If you are looking for a less expensive alternative, Goddess’ Keira has a similar frame for $44. It’s the Swiss embroidery that cost $11, you know! Keira has a less inclusive size range, starting at higher cup sizes, and may fit you differently. Still worth a shot for the savings, though.

Caitlyn will be discontinued this fall and replaced by Cate, so there’s a limited time to stock up.

Pairings (comestibles compatible with this bra)

Trader Joe’s Pound Plus 72% bar and Twinings Earl Grey. My favorite value for money and classics I always keep stocked.
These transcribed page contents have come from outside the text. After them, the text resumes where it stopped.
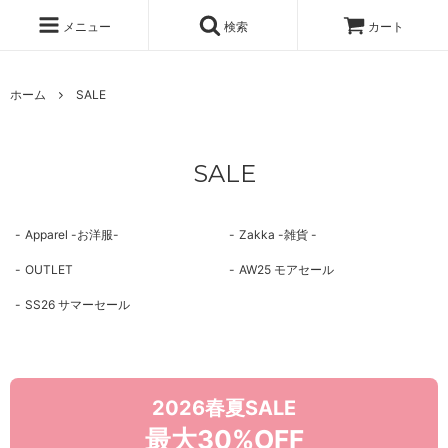
メニュー
検索
カート
ホーム
SALE
SALE
Apparel -お洋服-
Zakka -雑貨 -
OUTLET
AW25 モアセール
SS26 サマーセール
2026春夏SALE
最大30%OFF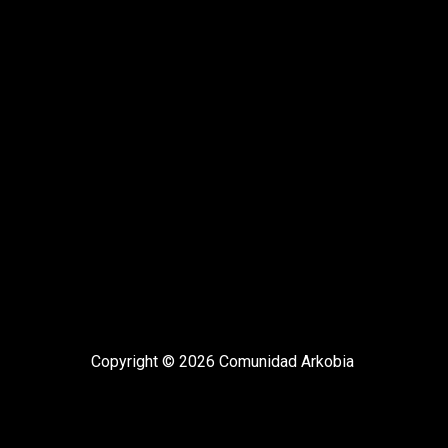
Copyright © 2026 Comunidad Arkobia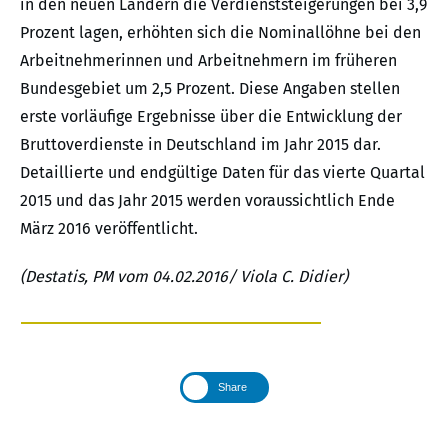
in den neuen Ländern die Verdienststeigerungen bei 3,9
Prozent lagen, erhöhten sich die Nominallöhne bei den
Arbeitnehmerinnen und Arbeitnehmern im früheren
Bundesgebiet um 2,5 Prozent. Diese Angaben stellen
erste vorläufige Ergebnisse über die Entwicklung der
Bruttoverdienste in Deutschland im Jahr 2015 dar.
Detaillierte und endgültige Daten für das vierte Quartal
2015 und das Jahr 2015 werden voraussichtlich Ende
März 2016 veröffentlicht.
(Destatis, PM vom 04.02.2016/ Viola C. Didier)
Share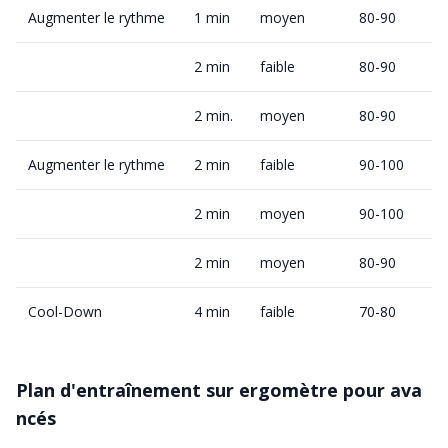
Augmenter le rythme
1 min
moyen
80-90
2 min
faible
80-90
2 min.
moyen
80-90
Augmenter le rythme
2 min
faible
90-100
2 min
moyen
90-100
2 min
moyen
80-90
Cool-Down
4 min
faible
70-80
Plan d'entraînement sur ergomètre pour ava
ncés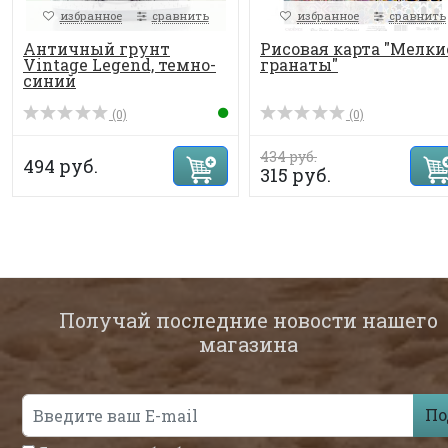
избранное
сравнить
избранное
сравнить
Античный грунт
Рисовая карта "Мелки
Vintage Legend, темно-
гранаты"
синий
(0)
(0)
434 руб.
494 руб.
315 руб.
Получай последние новости нашего
магазина
По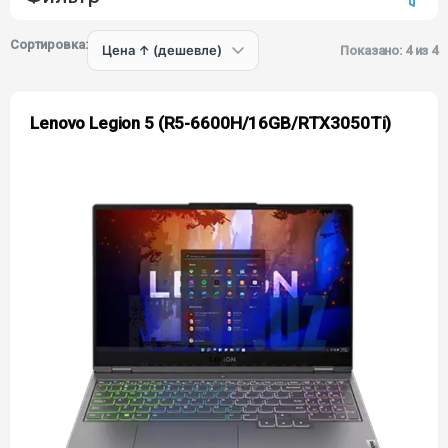
Сортировка:
Показано: 4 из 4
Lenovo Legion 5 (R5-6600H/16GB/RTX3050Ti)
Quick notes on some Nordstrom offerings

I tried on the following at Nordstrom. I curse myself for not taking pictures. You now get the rapid-fire brusque lowdown!

Panache Clara in black-gold

I need to size up in the cup because the bottom doesn’t have much projection. This makes the lace dominate the cup, which is not the look I want. If you are full on the bottom, you may get the fabric fold or have to size up to get something that fits.

Freya Icon

I tried this bra on in my regular Deco size and it ran large in the cup and the lace felt pretty flimsy. Since it’s stretch lace I didn’t feel supported. The bra comes up really high on the sides.

Fantasie Allegra Vertical Seam

It seems true to size in the red and black. I got more coverage than I expected, and I actually filled the cup well unlike some Fantasie bras. The cups felt pretty wide, The print is pretty, but seems oddly interrupted by the advertised vertical seam.